⟨
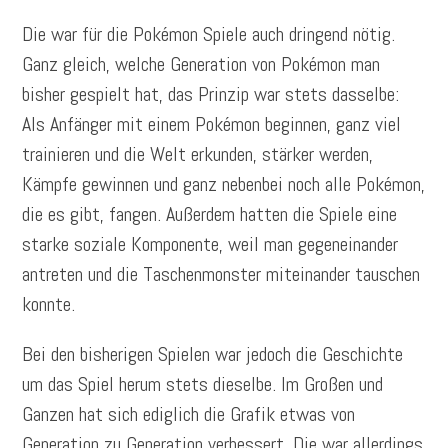
Die war für die Pokémon Spiele auch dringend nötig.
Ganz gleich, welche Generation von Pokémon man
bisher gespielt hat, das Prinzip war stets dasselbe:
Als Anfänger mit einem Pokémon beginnen, ganz viel
trainieren und die Welt erkunden, stärker werden,
Kämpfe gewinnen und ganz nebenbei noch alle Pokémon,
die es gibt, fangen. Außerdem hatten die Spiele eine
starke soziale Komponente, weil man gegeneinander
antreten und die Taschenmonster miteinander tauschen
konnte.
Bei den bisherigen Spielen war jedoch die Geschichte
um das Spiel herum stets dieselbe. Im Großen und
Ganzen hat sich ediglich die Grafik etwas von
Generation zu Generation verbessert. Die war allerdings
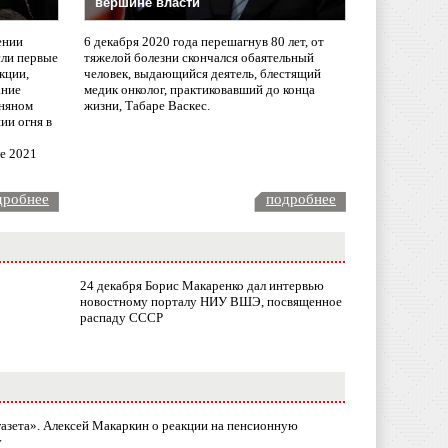
вершине власти
ении
6 декабря 2020 года перешагнув 80 лет, от
сли первые
тяжелой болезни скончался обаятельный
кции,
человек, выдающийся деятель, блестящий
ание
медик онколог, практиковавший до конца
няном
жизни, Табаре Васкес.
ии огня в
ле 2021
дробнее
подробнее
24 декабря Борис Макаренко дал интервью
новостному порталу НИУ ВШЭ, посвященное
распаду СССР
газета». Алексей Макаркин о реакции на пенсионную
у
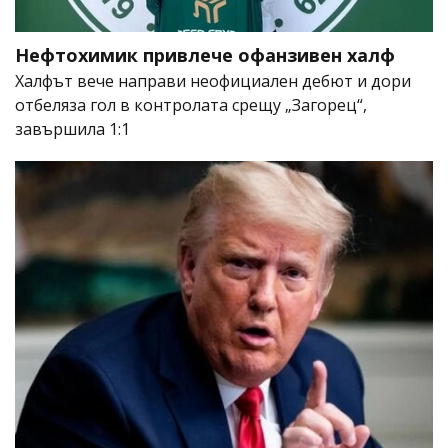
Нефтохимик привлече офанзивен халф
Халфът вече направи неофициален дебют и дори
отбеляза гол в контролата срещу „Загорец“,
завършила 1:1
⟩
The pictures stay out; everything else in the records above must be repeated exactly.

Die war für die Pokémon Spiele auch dringend nötig.
Ganz gleich, welche Generation von Pokémon man
bisher gespielt hat, das Prinzip war stets dasselbe:
Als Anfänger mit einem Pokémon beginnen, ganz viel
trainieren und die Welt erkunden, stärker werden,
Kämpfe gewinnen und ganz nebenbei noch alle Pokémon,
die es gibt, fangen. Außerdem hatten die Spiele eine
starke soziale Komponente, weil man gegeneinander
antreten und die Taschenmonster miteinander tauschen
konnte.
Bei den bisherigen Spielen war jedoch die Geschichte
um das Spiel herum stets dieselbe. Im Großen und
Ganzen hat sich ediglich die Grafik etwas von
Generation zu Generation verbessert. Die war allerdings
вершине власти
ении
6 декабря 2020 года перешагнув 80 лет, от
сли первые
тяжелой болезни скончался обаятельный
кции,
человек, выдающийся деятель, блестящий
ание
медик онколог, практиковавший до конца
няном
жизни, Табаре Васкес.
ии огня в
ле 2021
дробнее
подробнее
24 декабря Борис Макаренко дал интервью
новостному порталу НИУ ВШЭ, посвященное
распаду СССР
газета». Алексей Макаркин о реакции на пенсионную
у
Нефтохимик привлече офанзивен халф
Халфът вече направи неофициален дебют и дори
отбеляза гол в контролата срещу „Загорец“,
завършила 1:1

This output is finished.